Adams Moore accountants and business advisers

Could new rules and potential higher tax rate spell the beginning of the end for the buoyancy of the buy-to-let market?

With dwindling interest rates leading to low yields on many traditional investment opportunities, investing in bricks and mortar has become an increasingly popular option in recent years, among many groups, including the small business community.

With a strong rental market it may seem like a great option – and indeed can be – but it is not without its cons. Investing in property won’t necessarily give the same returns as it once did, for a variety of reasons. One of these is that mortgage lenders are getting much tougher over proof of income and ability to cover the mortgage in the event of a property being un-tenanted. This has been proliferated by the Prudential Regulation Authority, which has introduced new rules for buy-to-let lenders, for the stability of the buy-to-let market as well as the housing market as a whole.

These rules, set to be introduced next year, include taking into account factors such as rent levels and demand in the area in which the property is located.

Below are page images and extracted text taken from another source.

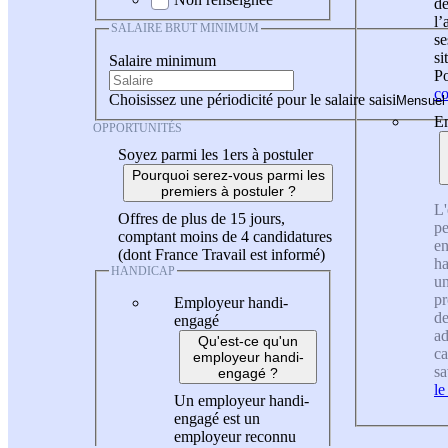
de
l
SALAIRE BRUT MINIMUM
se
si
Salaire minimum
Po
co
Choisissez une périodicité pour le salaire saisi
En
OPPORTUNITÉS
Soyez parmi les 1ers à postuler
Pourquoi serez-vous parmi les
premiers à postuler ?
L'
Offres de plus de 15 jours,
pe
comptant moins de 4 candidatures
en
(dont France Travail est informé)
ha
HANDICAP
un
pr
Employeur handi-
de
engagé
ad
Qu'est-ce qu'un
ca
employeur handi-
sa
engagé ?
le
Un employeur handi-
engagé est un
employeur reconnu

There will be a minimum affordability stress test rate, which can take into account rental increases, in which the borrower will need to demonstrate an ability to pay 5.5 per cent of the loan for the first five-year period of the mortgage.

Additionally, HMRC will also start to reduce the amount that can be claimed on the interest on a buy-to-let mortgage, which will fall from 100 per cent relief to 20 per cent over the next four years. With the likelihood that some landlords may have to pay much more tax, it may beg the question of whether investing in property is still a worthwhile option. We could very well see properties ending up back on the market as landlords realise it is a less attractive investment. Some may welcome this as a step to free up properties for first time buyers.

There are more instances of investment in UK property from overseas buyers, so it is unlikely the buy-to-let market is to come crashing down - or even surrender a high enough proportion of UK property back into the general housing market to begin to tackle the housing shortage for those trying to get on the property ladder.

There will still be rewards to be reaped from investment in UK property on a buy-to-let basis, if the property price point and rental income are at the right level. But those with designs on being a landlord should consider the new rules and tax rates, and the impact these will have on this investment option.

Neil Lancaster is a partner at Adams Moore accountants and business advisers, based in Tamworth.